Saved entries
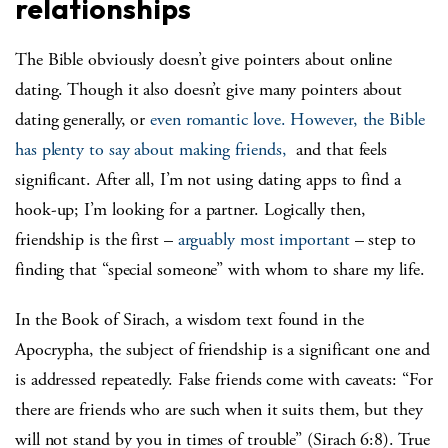
relationships
The Bible obviously doesn’t give pointers about online
dating. Though it also doesn’t give many pointers about
dating generally, or
even romantic love.
However, the Bible
has plenty to say about making friends,
and that feels
significant. After all, I’m not using dating apps to find a
hook-up; I’m looking for a partner. Logically then,
friendship is the first –
arguably most important
– step to
finding that “special someone” with whom to share my life.
In the Book of Sirach, a wisdom text found in the
Apocrypha, the subject of friendship is a significant one and
is addressed repeatedly. False friends come with caveats: “For
there are friends who are such when it suits them, but they
will not stand by you in times of trouble” (Sirach 6:8). True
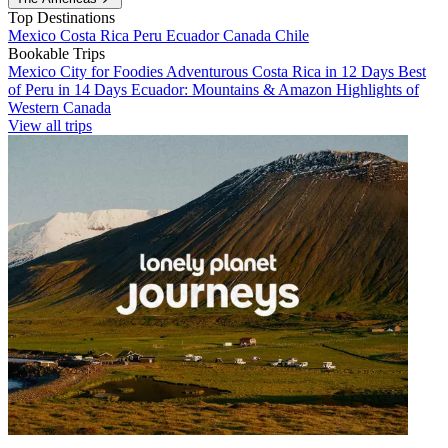
Top Destinations
Mexico
Costa Rica
Peru
Ecuador
Canada
Chile
Bookable Trips
Mexico City for Foodies
Adventurous Costa Rica in 12 Days
Best
of Peru in 14 Days
Ecuador: Mountains & Amazon
Highlights of
Western Canada
View all trips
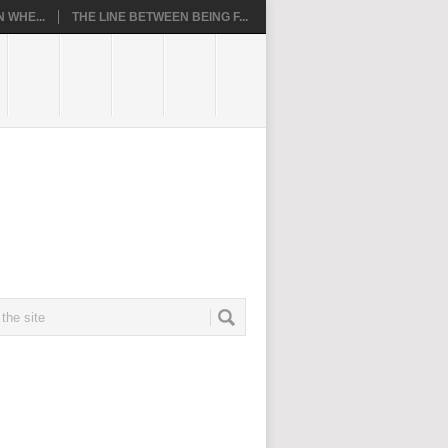
 WHE...
THE LINE BETWEEN BEING F...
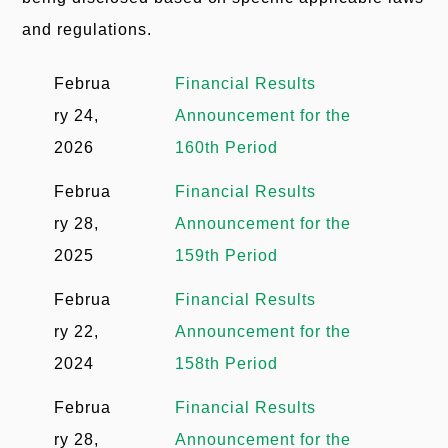
u
e
and regulations.
n
m
t
Februa
Financial Results
b
ry 24,
Announcement for the
2026
160th Period
Februa
Financial Results
ry 28,
Announcement for the
2025
159th Period
Februa
Financial Results
ry 22,
Announcement for the
2024
158th Period
Februa
Financial Results
ry 28,
Announcement for the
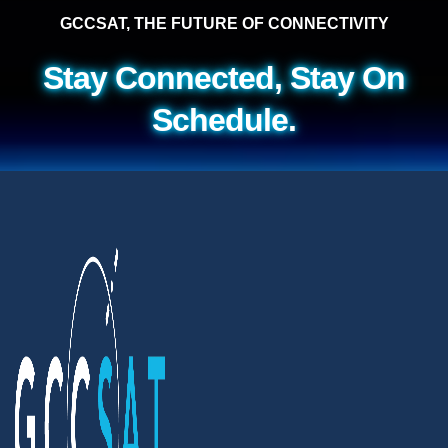
GCCSAT, THE FUTURE OF CONNECTIVITY
Stay Connected, Stay On
Schedule.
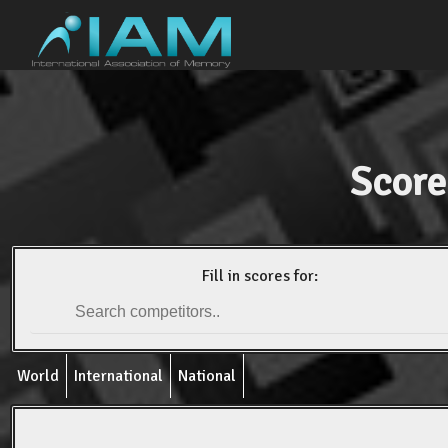
Score
Fill in scores for:
World
International
National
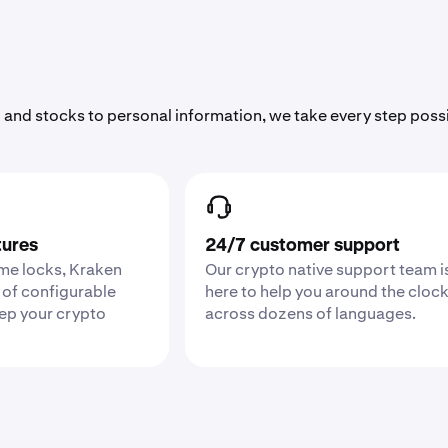
 and stocks to personal information, we take every step poss
tures
24/7 customer support
ime locks, Kraken
Our crypto native support team i
 of configurable
here to help you around the cloc
eep your crypto
across dozens of languages.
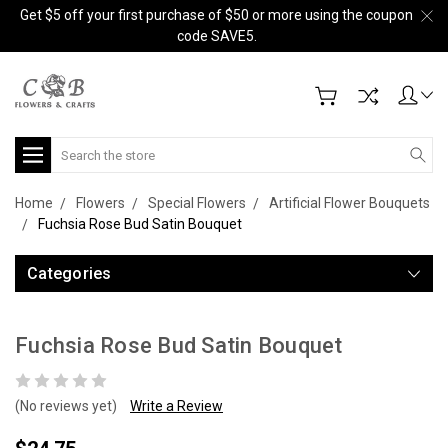
Get $5 off your first purchase of $50 or more using the coupon
code SAVE5.
Search
Home
Flowers
Special Flowers
Artificial Flower Bouquets
Fuchsia Rose Bud Satin Bouquet
Categories
Fuchsia Rose Bud Satin Bouquet
(No reviews yet)
Write a Review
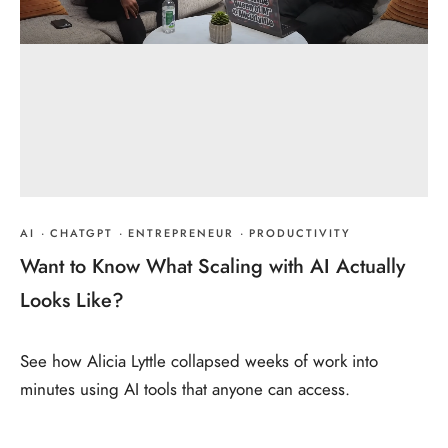
AI
·
CHATGPT
·
ENTREPRENEUR
·
PRODUCTIVITY
Want to Know What Scaling with AI Actually
Looks Like?
See how Alicia Lyttle collapsed weeks of work into
minutes using AI tools that anyone can access.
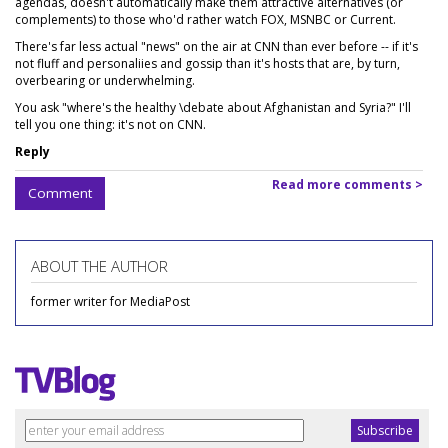
agendas, doesn't automatically make them attractive alternatives (or
complements) to those who'd rather watch FOX, MSNBC or Current.
There's far less actual "news" on the air at CNN than ever before -- if it's
not fluff and personaliies and gossip than it's hosts that are, by turn,
overbearing or underwhelming.
You ask "where's the healthy \debate about Afghanistan and Syria?" I'll
tell you one thing: it's not on CNN.
Reply
Read more comments >
Comment
ABOUT THE AUTHOR
former writer for MediaPost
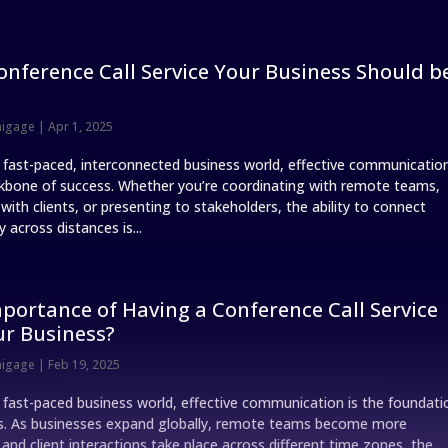
onference Call Service Your Business Should b
nigage
|
Apr 1, 2025
s fast-paced, interconnected business world, effective communicatio
ckbone of success. Whether you’re coordinating with remote teams,
ith clients, or presenting to stakeholders, the ability to connect
 across distances is...
portance of Having a Conference Call Service
ur Business?
nigage
|
Feb 19, 2025
s fast-paced business world, effective communication is the foundati
s. As businesses expand globally, remote teams become more
nd client interactions take place across different time zones, the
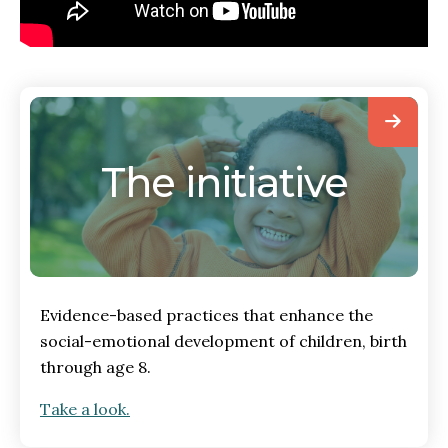
The initiative
Evidence-based practices that enhance the
social-emotional development of children, birth
through age 8.
Take a look.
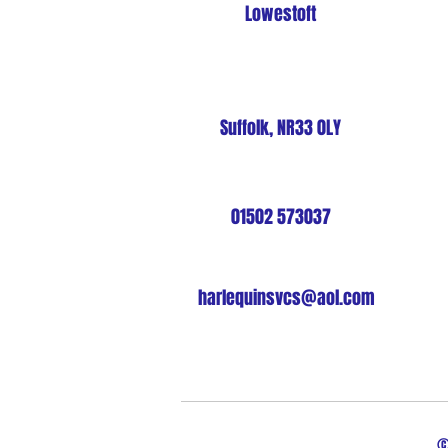
Lowestoft
Suffolk, NR33 0LY
01502 573037
harlequinsvcs@aol.com
©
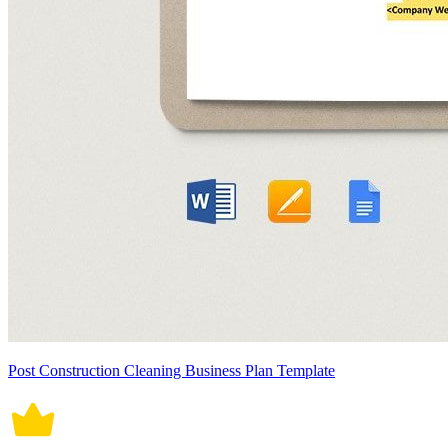
Post Construction Cleaning Business Plan Template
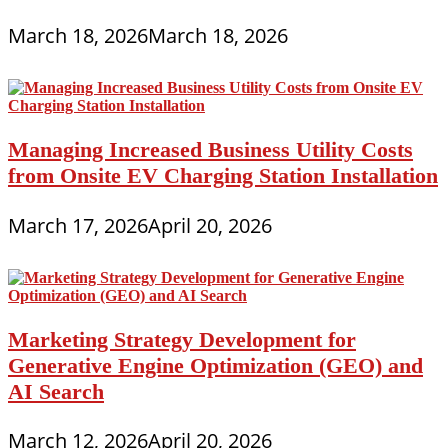
March 18, 2026
March 18, 2026
Managing Increased Business Utility Costs
from Onsite EV Charging Station Installation
March 17, 2026
April 20, 2026
Marketing Strategy Development for
Generative Engine Optimization (GEO) and
AI Search
March 12, 2026
April 20, 2026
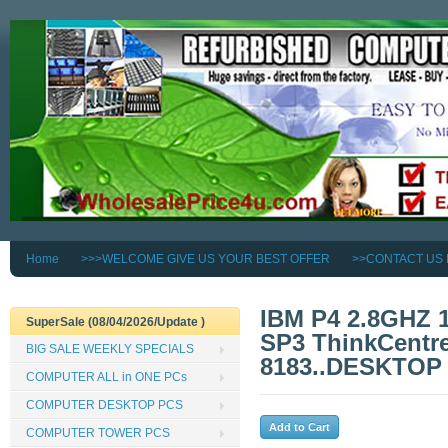
Home
>>>WELCOME GIVE US YOUR BEST OFFER
>>CONTACT US
IBM P4 2.8GHZ
SuperSale (08/04/2026/Update )
SP3 ThinkCentre
BIG SALE WEEKLY SPECIALS
8183..DESKTOP
COMPUTER ALL in ONE PCs
COMPUTER DESKTOP PCS
COMPUTER TOWER PCS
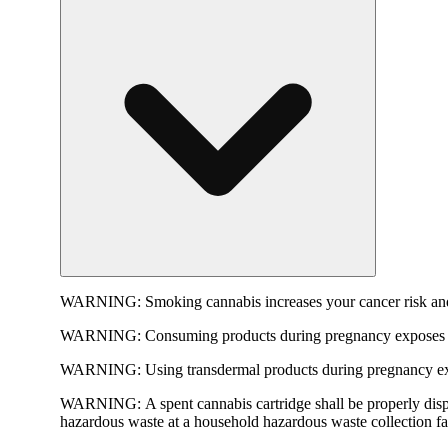
WARNING:
Smoking cannabis increases your cancer risk and
WARNING:
Consuming products during pregnancy exposes yo
WARNING:
Using transdermal products during pregnancy exp
WARNING:
A spent cannabis cartridge shall be properly dis
hazardous waste at a household hazardous waste collection faci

**Problem**
Nothing but the lines from the one containing "across distances is..." through the end of the entries should be written out, exactly and without pictures.

**Result of the task**
 across distances is...
portance of Having a Conference Call Service
ur Business?
nigage
|
Feb 19, 2025
s fast-paced business world, effective communication is the foundati
s. As businesses expand globally, remote teams become more
nd client interactions take place across different time zones, the
The initiative
Evidence-based practices that enhance the
social-emotional development of children, birth
through age 8.
Take a look.
Lowestoft
Suffolk, NR33 0LY
01502 573037
harlequinsvcs@aol.com
©
Post Construction Cleaning Business Plan Template
March 18, 2026
March 18, 2026
Managing Increased Business Utility Costs
from Onsite EV Charging Station Installation
March 17, 2026
April 20, 2026
Marketing Strategy Development for
Generative Engine Optimization (GEO) and
AI Search
March 12, 2026
April 20, 2026
Home
>>>WELCOME GIVE US YOUR BEST OFFER
>>CONTACT US
IBM P4 2.8GHZ
SuperSale (08/04/2026/Update )
SP3 ThinkCentre
BIG SALE WEEKLY SPECIALS
8183..DESKTOP
COMPUTER ALL in ONE PCs
COMPUTER DESKTOP PCS
COMPUTER TOWER PCS
WARNING:
Smoking cannabis increases your cancer risk and
WARNING:
Consuming products during pregnancy exposes yo
WARNING:
Using transdermal products during pregnancy exp
WARNING:
A spent cannabis cartridge shall be properly dis
hazardous waste at a household hazardous waste collection faci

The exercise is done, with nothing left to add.